Speaker
Description
Over the next few years, the LHC will prepare for the upcoming High-Luminosity upgrade
in which it is expected to deliver ten times more p-p collisions. This will create a harsher
radiation environment and higher detector occupancy. In this context, the ATLAS
experiment, one of the general purpose experiments at the LHC, plans substantial upgrades
to the detectors and to the trigger system in order to efficiently select events. Similarly, the
Data Acquisition System (DAQ) will have to redesign the data-flow architecture to
accommodate for the large increase in event and data rates.
The Phase-II DAQ design involves a large distributed storage system that buffers data read
out from the detector, while a computing farm (Event Filter) analyzes and selects the most
interesting events. This system will have to handle 5.2 TB/s of input data for an event rate of
1 MHz and provide access to 3 TB/s of these data to the filtering farm. A possible
implementation for such a design is based on distributed file systems (DFS) which are
becoming unavoidable among the big data industry.
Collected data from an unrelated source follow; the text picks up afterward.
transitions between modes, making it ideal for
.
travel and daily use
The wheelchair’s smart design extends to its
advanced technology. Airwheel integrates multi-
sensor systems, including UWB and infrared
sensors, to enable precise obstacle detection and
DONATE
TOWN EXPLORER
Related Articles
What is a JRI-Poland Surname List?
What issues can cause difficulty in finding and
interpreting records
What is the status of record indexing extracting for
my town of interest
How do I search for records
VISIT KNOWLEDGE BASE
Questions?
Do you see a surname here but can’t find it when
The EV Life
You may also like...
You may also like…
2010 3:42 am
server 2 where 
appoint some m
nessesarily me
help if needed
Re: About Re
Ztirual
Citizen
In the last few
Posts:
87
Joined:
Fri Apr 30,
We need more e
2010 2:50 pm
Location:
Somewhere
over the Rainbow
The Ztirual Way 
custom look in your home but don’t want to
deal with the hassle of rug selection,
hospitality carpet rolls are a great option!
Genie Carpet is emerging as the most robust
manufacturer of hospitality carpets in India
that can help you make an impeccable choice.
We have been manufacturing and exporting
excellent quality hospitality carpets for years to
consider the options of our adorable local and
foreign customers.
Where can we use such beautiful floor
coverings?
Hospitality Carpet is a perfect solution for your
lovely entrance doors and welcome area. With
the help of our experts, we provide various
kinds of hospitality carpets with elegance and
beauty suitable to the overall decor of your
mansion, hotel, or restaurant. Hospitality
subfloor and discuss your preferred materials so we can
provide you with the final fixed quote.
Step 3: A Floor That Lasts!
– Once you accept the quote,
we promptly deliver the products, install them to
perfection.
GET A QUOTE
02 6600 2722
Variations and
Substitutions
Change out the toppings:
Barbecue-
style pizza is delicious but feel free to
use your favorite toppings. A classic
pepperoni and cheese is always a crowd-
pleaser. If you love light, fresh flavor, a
Features of DFS such as replication
strategies and smart placement policies match the distributed nature and the requirements of
the new data-flow system.
This paper presents an up-to-date performance evaluation of some of the DFS currently
available: GlusterFS, HadoopFS and CephFS. After characterization of the future data-flow
system’s workload, we report on small-scale raw performance and scalability studies.
Finally, we conclude on the suitability of such systems to the tight constraints expected for
the ATLAS experiment in phase-II and, in general, what the HEP community can profit
from these storage technologies.